A page from Dork. Click for a larger image.I think you probably need to feel pain in order to write effectively about pain, but some creators have exceptional observational skills, so perhaps you can pull it off without being a loon yourself. I really can't say. I can only speak for myself, and my own experiences, and what's in my own head that I've used as a springboard for material. That beings said, there's plenty of art out there that has nothing or little to do with pain, emotional or physical. Not that I'm someone who can speak with authority about art with a capital "A". I don't create "Art"; if I ever did, or I ever do, it's a happy accident. I'm happy to hear you speak so highly about what I did in Dork #7, but it's not how I see it, and I don't think I can agree with everything you said about it. I'm primarily an entertainer and storyteller and complainer. To me, Dork #7 is just a joke book with occasional delusions of relevance. It wasn't an average issue of the comic, but it wasn't The Rules of the Game or anything. 

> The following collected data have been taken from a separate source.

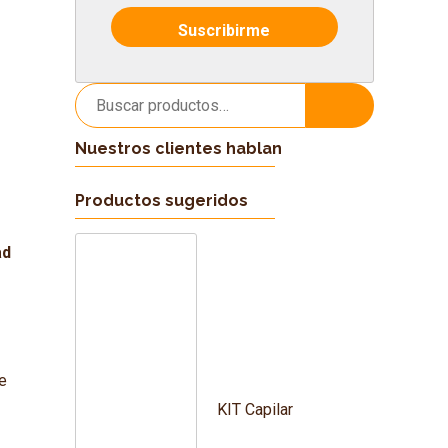
Buscar
Buscar
por:
Nuestros clientes hablan
Productos sugeridos
ad
e
KIT Capilar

Do you ever worry about revealing too much or do you feel that by revealing all, it helps you to shed these behaviors and insecurities that all artists feel? 

Neither, really. I mainly worry that the comic will be terrible, or boring. You don't want to overload the material with your own bullshit; at least not in the way I present the bullshit. I tried to alleviate or puncture the self-absorption and self-indulgence with humor and some sense of narrative so it wasn't just a whiny navel-gazing experience for the reader. Dork #7 was cathartic in some ways, but I never fooled myself into thinking it would be curative. I just felt I had an interesting take on what I was experiencing, prompted by an earlier strip I was riffing off of, and I told it in the best way I knew how. Some folks liked it, some found it funny, some thought it was crap. That's show biz.

 

Who or what influenced you the most and made you want to make comics for a living?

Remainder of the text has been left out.